For this reason, the idea of a "travel altar" that can be set up anywhere, at a moment's notice, and provide such a focus is very appealing to me. On the other hand, it often seems that a "working altar" can be cluttered and clumsy, all the more so if the tools (chalice, cauldron, wand, incense or athame) are of miniature size. I have often found that altars designed along a simplistic and minimalist theme work best in guiding me into a meditative state. And since a mini travel altar is more likely to be used as part of a moment of reflection or devotion, rather than complicated magical workings, I have developed a version of the "travel altar" idea that I call the "impromptu book altar."
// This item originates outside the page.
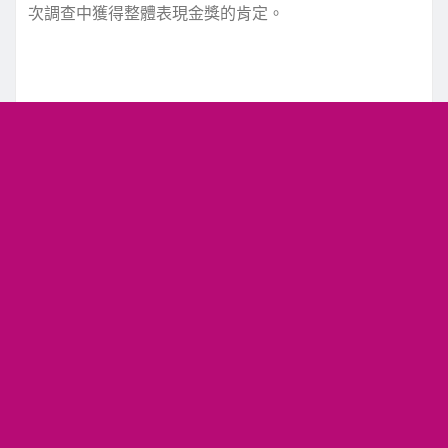
次調查中獲得整體表現金獎的肯定。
This idea came about largely by accident. Because I'm a bookworm and a writer, I always have books with me wherever I go. On several occasions, I have been out in the park, on a walk, or sipping coffee in a local cafe--always with book or journal in hand--when I'll slip into a meditative state, or suddenly find a small object which sends me off into spontaneous prayer or contemplation. On these occasions, I've found that an open book placed on the ground or table in front of me actually becomes a kind of "textual" altar upon which the subject of my meditation can be placed. Even the play of light and shadow on the page, and the text itself, can become objects of focus and contemplation. Best of all, an open book is discreet and not unusual when out in a public place, and a dreamy gaze into the distance that seems the result of a good book is far less likely to be interrupted with questions like, "What exactly are you doing?"
I'll share two examples of how this idea works in practice, first with a notebook, and then with a novel. Last summer, while vacationing on a small island off the coast of Maine, I carried a small, blank notebook and a pen everywhere I went, brainstorming ideas for my current book project. One foggy afternoon, I went for a picnic on a beach, well known for its scenic views of the ocean and its rumbling tides among the rocks. I sat for a time, watching the people wandering along the shore and the birds drifting in and out of view among the mists, as I jotted down pages of notes and free-association ramblings. I had written several pages of notes and ideas when I turned a page and, suddenly feeling overwhelmed by the gentle thrumming of the ocean waves on the fog-strewn, rocky shore. I wrote simply, "Narration is unnecessary." Then, unable to think of anything else to say, I set down the book and pen and just sat in meditation for almost an hour. During this time, the blank pages of the notebook and the untouched pen themselves become meditative objects, an "altar to silence," which helped to reaffirm for me the ineffable and nameless beauty of the depthful ocean and all of creation.
On another occasion, I was sitting in a local park, reading Ursula K. LeGuin's Tales from Earthsea, when a very similar event occurred. Minding my own business, enjoying a story about young love and the difficulties of romance, suddenly into my lap fell a pear! All right, I was sitting under a pear tree, so I suppose this wasn't all that unexpected--still, it interrupted my reading and gave me pause. I picked the pear up and examined it, feeling its texture, experiencing its smell and feel and, yes, even its quiet song... Eventually, I placed the pear on the open page, then sat quietly and meditated for a while, rolling around ideas about the nature of love, attraction, and self-sacrifice. The pear became, for me, a sacred symbol of how the seed of life and creative generation often surrounds itself in appealing forms, offering itself up to be consumed and digested, literally or figuratively, and providing nourishment and pleasure so that it might also find the nourishing and moist earthiness it needs in order to take root. It also struck me how human relationships, far from being simple and mutually-supportive, are instead confusing, difficult and often painful, as in the story I was reading. After my contemplation was over, I offered the pear back to the grasses, with a larger gratitude.
Both of these times, I made quite effective use of the open book as an altar to thought and focus. The page was transformed from merely a vehicle for text, to a sacred space itself within which objects and ideas took on focus, importance and deeper meaning. The art of Sean Kennan (photographer) and the writings of Jorge Luis Borges, combined in the beautiful and inspiring book, The Secret Books, takes up this subject from a more metaphysical and aesthetic point of view. People interested in the idea of impromptu book altars might want to check it out.
Incidentally, both of those meditative times led to me writing rather long poems, as I later returned to these memories and tried to articulate the ideas I had contemplated. But the pear meditation also gave rise to this quirky quartet:
I wish I were something attracted to pears,
the way burrs are attracted to animal hairs
and particular flowers seduce every bee,
I wish you were something attracted to me.